(Beginning of PROVIDED RECORDS)
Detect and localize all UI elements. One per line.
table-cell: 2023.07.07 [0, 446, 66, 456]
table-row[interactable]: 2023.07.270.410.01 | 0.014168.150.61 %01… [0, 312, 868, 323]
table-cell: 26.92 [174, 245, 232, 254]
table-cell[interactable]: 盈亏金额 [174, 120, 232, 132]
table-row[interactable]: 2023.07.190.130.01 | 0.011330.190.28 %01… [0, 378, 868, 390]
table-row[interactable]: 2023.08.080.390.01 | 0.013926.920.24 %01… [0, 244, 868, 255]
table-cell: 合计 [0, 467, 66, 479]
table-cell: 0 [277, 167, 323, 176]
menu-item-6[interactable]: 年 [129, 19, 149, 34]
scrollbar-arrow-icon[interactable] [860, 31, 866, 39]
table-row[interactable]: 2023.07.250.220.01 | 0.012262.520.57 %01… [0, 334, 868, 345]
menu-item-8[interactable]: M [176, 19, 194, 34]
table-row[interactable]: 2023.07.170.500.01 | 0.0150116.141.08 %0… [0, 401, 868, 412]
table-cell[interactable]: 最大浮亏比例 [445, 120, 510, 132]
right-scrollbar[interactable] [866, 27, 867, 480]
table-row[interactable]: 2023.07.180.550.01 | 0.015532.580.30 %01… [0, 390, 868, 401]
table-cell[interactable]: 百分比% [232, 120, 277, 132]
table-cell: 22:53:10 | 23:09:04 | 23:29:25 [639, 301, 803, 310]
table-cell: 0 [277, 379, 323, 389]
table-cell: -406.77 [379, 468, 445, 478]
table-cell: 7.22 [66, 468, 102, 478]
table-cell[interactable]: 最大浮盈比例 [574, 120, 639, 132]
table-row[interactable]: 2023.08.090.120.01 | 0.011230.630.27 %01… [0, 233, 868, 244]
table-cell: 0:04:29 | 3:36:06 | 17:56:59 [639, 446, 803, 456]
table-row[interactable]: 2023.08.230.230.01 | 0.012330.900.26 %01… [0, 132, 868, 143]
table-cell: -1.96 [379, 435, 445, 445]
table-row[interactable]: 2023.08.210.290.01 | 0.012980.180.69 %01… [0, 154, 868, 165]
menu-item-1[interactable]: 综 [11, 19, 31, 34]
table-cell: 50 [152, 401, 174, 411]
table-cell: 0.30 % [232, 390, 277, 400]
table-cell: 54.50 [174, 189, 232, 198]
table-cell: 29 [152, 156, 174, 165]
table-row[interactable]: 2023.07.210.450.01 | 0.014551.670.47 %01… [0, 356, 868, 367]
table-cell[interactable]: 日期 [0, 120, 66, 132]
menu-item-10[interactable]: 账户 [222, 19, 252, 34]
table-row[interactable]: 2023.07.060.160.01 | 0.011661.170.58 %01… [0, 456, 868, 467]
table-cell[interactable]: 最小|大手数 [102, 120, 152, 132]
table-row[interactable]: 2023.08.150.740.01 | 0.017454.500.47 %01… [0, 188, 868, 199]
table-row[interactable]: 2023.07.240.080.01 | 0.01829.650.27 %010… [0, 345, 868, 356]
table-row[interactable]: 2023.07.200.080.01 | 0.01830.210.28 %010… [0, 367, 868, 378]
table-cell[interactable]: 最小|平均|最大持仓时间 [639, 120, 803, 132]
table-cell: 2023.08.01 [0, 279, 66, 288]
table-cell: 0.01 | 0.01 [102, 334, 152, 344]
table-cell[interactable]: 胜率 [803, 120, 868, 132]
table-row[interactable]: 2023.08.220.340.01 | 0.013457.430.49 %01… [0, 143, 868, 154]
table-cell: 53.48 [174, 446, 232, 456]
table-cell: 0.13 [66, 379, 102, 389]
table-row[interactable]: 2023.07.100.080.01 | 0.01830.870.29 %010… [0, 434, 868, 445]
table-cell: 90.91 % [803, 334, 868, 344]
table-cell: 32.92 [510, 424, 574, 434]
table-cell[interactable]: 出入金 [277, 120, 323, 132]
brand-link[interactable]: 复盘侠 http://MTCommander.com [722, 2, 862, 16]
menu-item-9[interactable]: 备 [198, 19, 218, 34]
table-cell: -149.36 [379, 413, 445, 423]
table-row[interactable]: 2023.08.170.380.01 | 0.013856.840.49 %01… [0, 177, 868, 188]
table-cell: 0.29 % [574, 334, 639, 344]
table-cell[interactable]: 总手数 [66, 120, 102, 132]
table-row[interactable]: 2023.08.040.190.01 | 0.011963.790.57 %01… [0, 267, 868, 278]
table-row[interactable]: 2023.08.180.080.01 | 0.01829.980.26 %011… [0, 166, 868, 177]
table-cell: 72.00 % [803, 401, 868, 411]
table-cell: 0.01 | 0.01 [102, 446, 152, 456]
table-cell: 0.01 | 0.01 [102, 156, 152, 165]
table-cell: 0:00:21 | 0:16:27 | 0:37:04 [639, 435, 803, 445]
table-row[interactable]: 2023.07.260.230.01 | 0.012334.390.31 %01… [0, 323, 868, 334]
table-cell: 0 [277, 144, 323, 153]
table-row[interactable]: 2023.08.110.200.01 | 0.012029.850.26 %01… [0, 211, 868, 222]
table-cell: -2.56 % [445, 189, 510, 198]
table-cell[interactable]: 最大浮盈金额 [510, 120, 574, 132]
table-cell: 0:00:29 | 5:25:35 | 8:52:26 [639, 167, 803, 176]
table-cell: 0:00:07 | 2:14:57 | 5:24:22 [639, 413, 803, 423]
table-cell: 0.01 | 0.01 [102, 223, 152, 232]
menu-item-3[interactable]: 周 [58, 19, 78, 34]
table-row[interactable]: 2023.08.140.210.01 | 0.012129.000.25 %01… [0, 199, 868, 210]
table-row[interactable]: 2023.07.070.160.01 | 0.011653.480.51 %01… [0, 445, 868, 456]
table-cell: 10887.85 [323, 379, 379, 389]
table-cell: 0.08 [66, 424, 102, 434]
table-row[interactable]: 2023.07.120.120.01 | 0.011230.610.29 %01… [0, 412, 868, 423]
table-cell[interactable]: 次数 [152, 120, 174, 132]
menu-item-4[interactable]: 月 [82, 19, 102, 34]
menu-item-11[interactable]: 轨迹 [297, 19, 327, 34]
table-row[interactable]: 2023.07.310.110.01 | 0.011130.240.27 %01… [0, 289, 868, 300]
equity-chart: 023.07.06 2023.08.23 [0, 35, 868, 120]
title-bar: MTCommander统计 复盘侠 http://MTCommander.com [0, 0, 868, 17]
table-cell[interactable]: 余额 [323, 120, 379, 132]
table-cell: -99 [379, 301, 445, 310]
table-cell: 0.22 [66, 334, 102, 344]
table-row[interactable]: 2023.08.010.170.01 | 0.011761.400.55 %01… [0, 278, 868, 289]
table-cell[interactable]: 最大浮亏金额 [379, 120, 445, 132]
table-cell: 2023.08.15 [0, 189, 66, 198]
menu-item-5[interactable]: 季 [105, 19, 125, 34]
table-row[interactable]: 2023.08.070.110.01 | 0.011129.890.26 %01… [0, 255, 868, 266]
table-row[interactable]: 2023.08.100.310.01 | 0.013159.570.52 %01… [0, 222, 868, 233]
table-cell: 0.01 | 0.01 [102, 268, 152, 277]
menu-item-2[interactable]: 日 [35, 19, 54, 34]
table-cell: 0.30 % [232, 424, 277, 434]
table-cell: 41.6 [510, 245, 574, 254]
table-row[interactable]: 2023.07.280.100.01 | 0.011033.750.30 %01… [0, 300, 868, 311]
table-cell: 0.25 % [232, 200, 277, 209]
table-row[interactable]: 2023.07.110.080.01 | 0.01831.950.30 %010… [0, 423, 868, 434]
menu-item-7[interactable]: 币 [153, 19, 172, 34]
(End of PROVIDED RECORDS)
(Beginning of PROVIDED RECORDS)
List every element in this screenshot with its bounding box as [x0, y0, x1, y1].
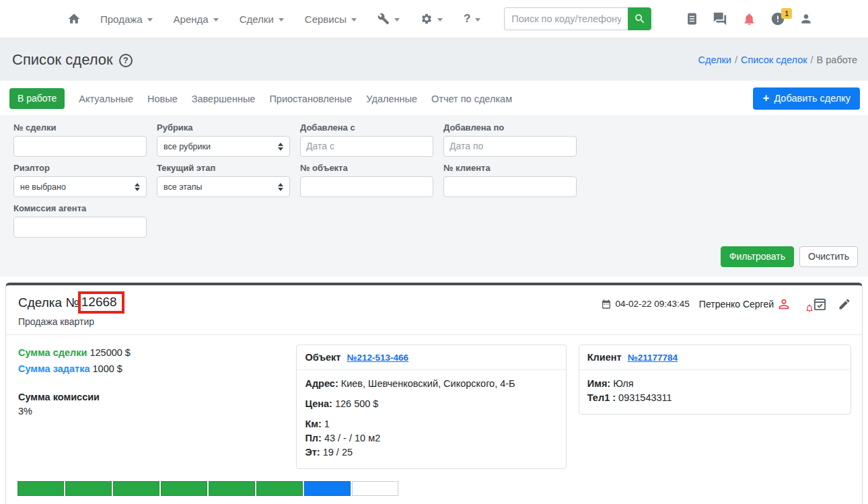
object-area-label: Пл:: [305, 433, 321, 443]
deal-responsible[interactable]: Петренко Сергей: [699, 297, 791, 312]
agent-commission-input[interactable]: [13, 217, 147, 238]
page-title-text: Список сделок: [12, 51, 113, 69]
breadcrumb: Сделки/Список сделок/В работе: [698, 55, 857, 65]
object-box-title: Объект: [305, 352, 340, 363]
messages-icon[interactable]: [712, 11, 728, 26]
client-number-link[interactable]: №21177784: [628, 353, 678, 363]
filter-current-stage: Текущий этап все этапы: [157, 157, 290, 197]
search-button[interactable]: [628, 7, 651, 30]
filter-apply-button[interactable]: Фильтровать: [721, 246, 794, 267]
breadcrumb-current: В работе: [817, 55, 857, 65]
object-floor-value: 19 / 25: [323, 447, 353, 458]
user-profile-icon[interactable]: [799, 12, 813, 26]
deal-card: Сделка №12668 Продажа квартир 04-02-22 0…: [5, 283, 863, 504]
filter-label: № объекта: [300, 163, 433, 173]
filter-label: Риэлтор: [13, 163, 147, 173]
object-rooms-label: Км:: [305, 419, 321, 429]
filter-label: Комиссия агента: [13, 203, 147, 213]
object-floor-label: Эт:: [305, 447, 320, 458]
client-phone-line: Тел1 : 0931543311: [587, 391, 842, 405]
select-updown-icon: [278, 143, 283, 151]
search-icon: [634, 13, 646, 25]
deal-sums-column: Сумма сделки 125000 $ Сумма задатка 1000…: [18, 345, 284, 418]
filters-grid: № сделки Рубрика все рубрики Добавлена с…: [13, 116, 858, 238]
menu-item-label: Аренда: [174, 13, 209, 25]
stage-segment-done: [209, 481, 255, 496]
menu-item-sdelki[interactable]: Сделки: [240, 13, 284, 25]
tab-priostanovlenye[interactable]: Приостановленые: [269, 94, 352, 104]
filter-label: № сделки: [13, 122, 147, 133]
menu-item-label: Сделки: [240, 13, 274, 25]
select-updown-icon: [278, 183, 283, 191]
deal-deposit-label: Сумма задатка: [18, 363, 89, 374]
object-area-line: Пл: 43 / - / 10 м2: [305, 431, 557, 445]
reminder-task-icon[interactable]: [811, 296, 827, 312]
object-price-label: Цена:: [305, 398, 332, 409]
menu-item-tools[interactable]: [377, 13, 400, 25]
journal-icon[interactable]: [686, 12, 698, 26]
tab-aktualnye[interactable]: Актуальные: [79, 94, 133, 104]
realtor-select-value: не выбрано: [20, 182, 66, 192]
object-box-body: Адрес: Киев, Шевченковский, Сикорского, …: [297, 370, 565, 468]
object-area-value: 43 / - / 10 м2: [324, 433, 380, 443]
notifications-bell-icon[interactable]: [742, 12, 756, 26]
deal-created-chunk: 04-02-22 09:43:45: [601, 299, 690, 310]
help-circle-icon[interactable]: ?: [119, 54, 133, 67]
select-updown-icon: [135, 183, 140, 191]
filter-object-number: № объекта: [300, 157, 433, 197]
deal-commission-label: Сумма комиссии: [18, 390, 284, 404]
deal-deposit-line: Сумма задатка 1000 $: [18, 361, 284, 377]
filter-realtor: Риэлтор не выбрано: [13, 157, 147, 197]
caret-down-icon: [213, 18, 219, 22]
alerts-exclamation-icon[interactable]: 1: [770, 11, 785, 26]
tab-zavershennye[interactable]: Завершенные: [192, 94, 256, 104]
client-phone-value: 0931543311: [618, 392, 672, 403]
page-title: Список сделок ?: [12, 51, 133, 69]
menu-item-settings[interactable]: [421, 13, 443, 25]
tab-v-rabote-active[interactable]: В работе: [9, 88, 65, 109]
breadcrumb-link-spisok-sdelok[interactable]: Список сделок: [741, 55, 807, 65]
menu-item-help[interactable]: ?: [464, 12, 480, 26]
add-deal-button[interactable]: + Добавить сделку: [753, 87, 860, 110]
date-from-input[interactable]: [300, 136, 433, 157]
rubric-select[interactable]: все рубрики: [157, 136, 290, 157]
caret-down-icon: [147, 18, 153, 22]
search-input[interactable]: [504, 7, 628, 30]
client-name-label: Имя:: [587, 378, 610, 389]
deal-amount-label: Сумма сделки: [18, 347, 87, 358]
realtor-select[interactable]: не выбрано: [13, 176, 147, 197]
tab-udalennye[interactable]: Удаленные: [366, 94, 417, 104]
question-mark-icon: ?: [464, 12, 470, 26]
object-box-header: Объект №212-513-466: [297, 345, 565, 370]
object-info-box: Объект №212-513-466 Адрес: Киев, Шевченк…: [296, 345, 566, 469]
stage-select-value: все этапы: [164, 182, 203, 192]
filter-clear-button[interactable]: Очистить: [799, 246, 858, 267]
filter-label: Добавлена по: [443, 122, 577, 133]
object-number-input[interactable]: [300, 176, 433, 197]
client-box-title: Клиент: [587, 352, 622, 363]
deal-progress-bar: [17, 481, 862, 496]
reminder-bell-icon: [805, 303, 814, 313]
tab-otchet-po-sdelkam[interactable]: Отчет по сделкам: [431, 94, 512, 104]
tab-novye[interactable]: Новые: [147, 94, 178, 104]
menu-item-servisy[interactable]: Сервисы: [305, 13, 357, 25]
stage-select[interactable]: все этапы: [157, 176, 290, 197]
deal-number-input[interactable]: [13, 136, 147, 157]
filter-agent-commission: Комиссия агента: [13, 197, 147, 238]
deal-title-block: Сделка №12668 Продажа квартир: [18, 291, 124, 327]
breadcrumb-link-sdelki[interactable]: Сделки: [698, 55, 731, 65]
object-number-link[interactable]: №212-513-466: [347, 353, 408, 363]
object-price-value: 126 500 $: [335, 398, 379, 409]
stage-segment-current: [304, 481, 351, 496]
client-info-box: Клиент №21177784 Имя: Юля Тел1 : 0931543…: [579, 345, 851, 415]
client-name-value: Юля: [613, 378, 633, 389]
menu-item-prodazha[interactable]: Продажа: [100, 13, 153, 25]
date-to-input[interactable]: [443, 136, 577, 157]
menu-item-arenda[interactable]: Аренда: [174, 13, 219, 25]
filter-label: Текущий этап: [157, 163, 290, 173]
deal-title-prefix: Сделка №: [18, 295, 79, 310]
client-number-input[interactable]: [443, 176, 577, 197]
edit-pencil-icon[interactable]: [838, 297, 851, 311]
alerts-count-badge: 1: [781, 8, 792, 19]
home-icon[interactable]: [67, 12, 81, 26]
(End of PROVIDED RECORDS)
PROBLEM STATEMENT => Which lines of the listing include the string "area"? Pull them out.

ANSWER FOR THIS EXERCISE =>
object-area-label: Пл:: [305, 433, 321, 443]
object-area-line: Пл: 43 / - / 10 м2: [305, 431, 557, 445]
object-area-value: 43 / - / 10 м2: [324, 433, 380, 443]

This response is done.